[Dataset entries]

┌────────

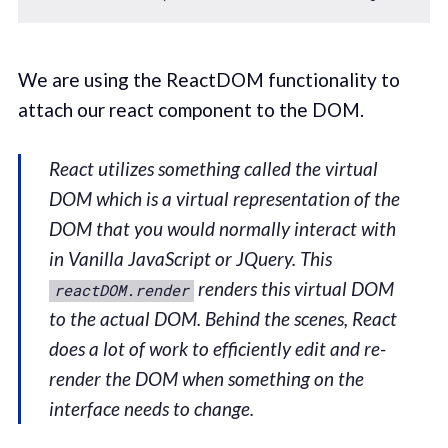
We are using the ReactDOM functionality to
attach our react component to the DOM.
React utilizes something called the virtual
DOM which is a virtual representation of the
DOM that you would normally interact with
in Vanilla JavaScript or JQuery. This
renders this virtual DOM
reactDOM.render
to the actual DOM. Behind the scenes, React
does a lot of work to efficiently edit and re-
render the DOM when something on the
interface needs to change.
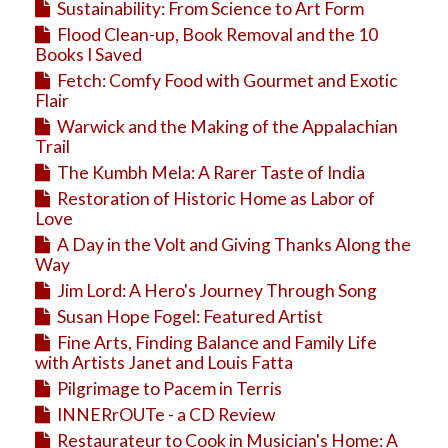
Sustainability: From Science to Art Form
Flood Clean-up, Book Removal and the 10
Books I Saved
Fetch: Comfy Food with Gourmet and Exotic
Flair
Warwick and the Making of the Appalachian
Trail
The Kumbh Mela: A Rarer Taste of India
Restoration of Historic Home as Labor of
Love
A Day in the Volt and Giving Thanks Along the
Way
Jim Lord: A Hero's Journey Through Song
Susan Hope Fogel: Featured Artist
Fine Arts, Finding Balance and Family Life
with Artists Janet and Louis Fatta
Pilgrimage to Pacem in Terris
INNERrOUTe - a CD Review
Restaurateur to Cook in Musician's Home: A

└────────
┌────────

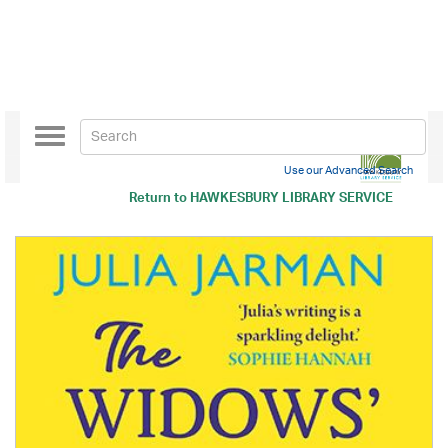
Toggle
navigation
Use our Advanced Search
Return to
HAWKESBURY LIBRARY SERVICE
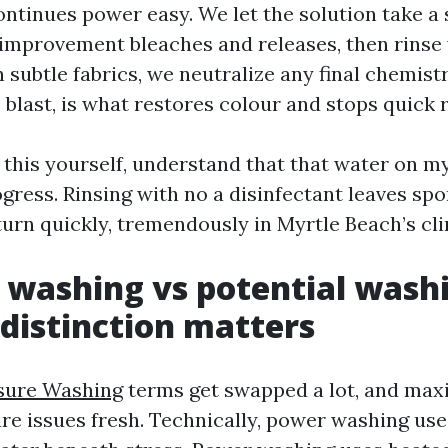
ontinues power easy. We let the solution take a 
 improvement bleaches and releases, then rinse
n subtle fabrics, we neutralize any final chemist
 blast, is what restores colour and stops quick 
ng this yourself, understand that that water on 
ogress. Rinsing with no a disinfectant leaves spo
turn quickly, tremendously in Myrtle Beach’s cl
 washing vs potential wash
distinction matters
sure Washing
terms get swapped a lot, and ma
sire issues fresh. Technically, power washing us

└────────

• _What this task involves_
Return word for word the lines above from the line with "The Kumbh Mela: A Rarer Taste of India" to the line with "Restaurateur to Cook in Musician's Home: A", including both and leaving out all others.

• _Response_
The Kumbh Mela: A Rarer Taste of India
Restoration of Historic Home as Labor of
Love
A Day in the Volt and Giving Thanks Along the
Way
Jim Lord: A Hero's Journey Through Song
Susan Hope Fogel: Featured Artist
Fine Arts, Finding Balance and Family Life
with Artists Janet and Louis Fatta
Pilgrimage to Pacem in Terris
INNERrOUTe - a CD Review
Restaurateur to Cook in Musician's Home: A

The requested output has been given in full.